Output only the stretch of the listing that starts at the line containing "Main Page (54, 74)" and ends at the line containing "is_set_impl (58, 722)", reproduced exactly with both ends.

= DATA SHOWN =
----

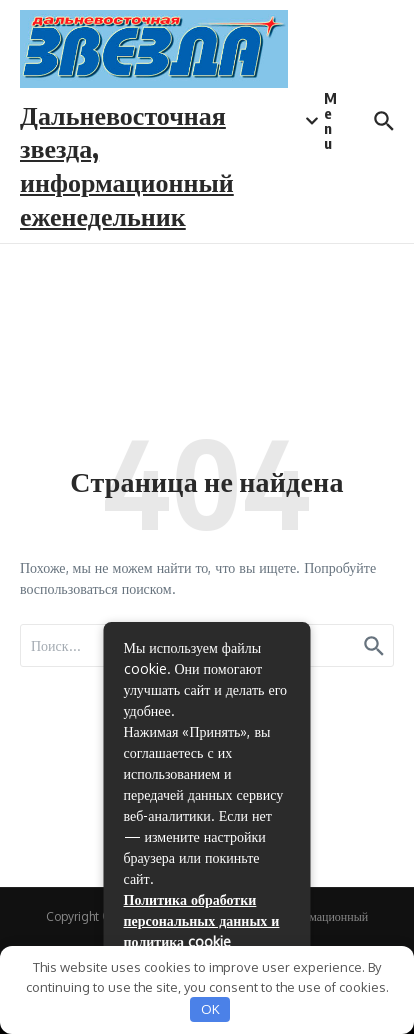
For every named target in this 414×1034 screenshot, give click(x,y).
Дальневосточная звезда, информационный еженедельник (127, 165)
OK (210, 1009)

----

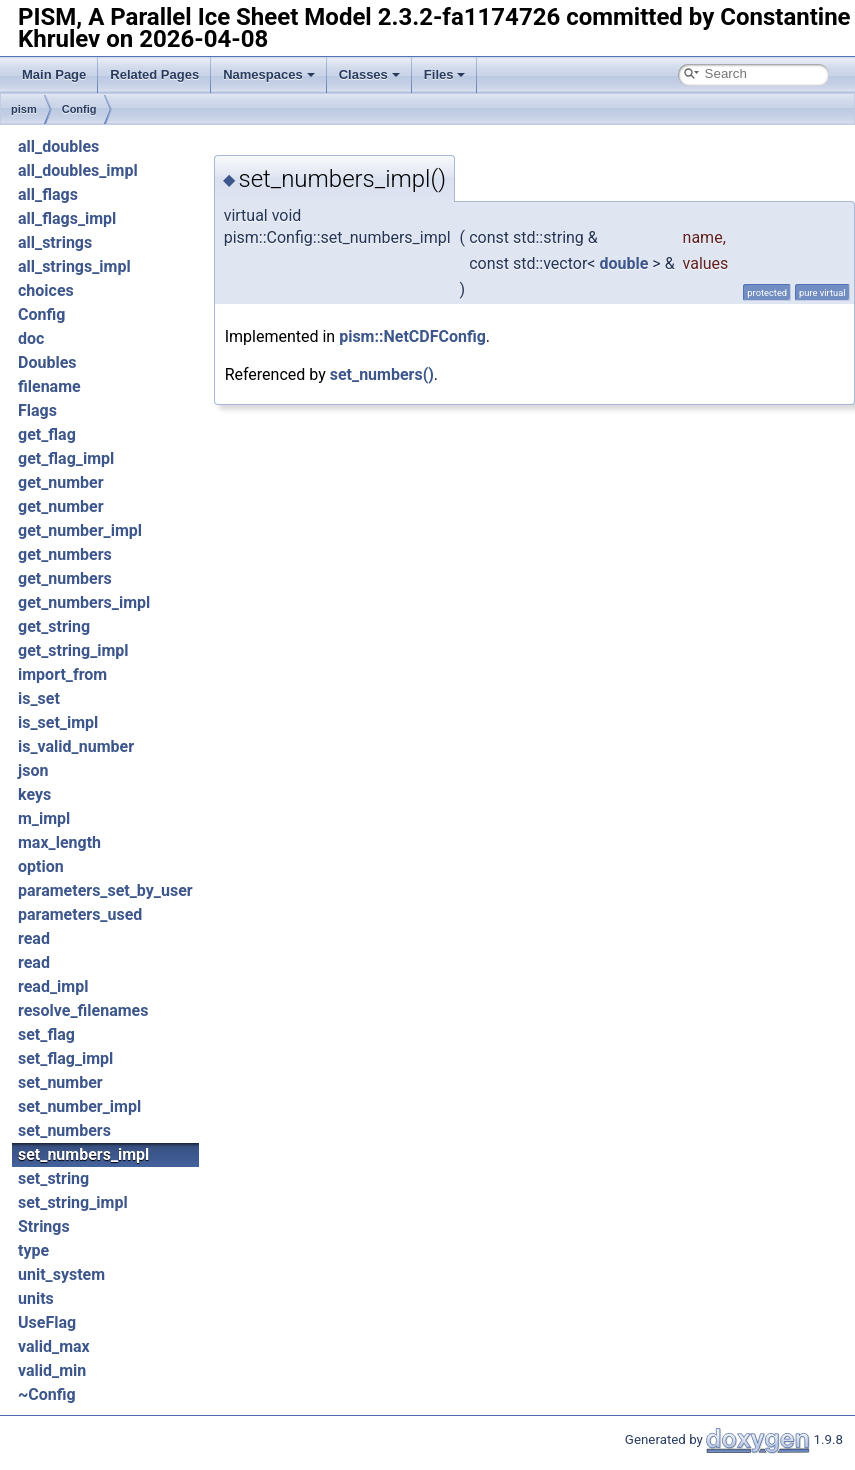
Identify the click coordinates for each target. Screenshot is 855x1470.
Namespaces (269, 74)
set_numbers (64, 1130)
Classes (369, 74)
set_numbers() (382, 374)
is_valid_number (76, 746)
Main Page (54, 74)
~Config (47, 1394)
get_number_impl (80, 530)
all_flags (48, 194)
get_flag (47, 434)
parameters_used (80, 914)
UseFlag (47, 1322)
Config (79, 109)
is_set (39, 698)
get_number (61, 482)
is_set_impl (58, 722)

----

= RESULT OF THE TASK =
Main Page (54, 74)
~Config (47, 1394)
get_number_impl (80, 530)
all_flags (48, 194)
get_flag (47, 434)
parameters_used (80, 914)
UseFlag (47, 1322)
Config (79, 109)
is_set (39, 698)
get_number (61, 482)
is_set_impl (58, 722)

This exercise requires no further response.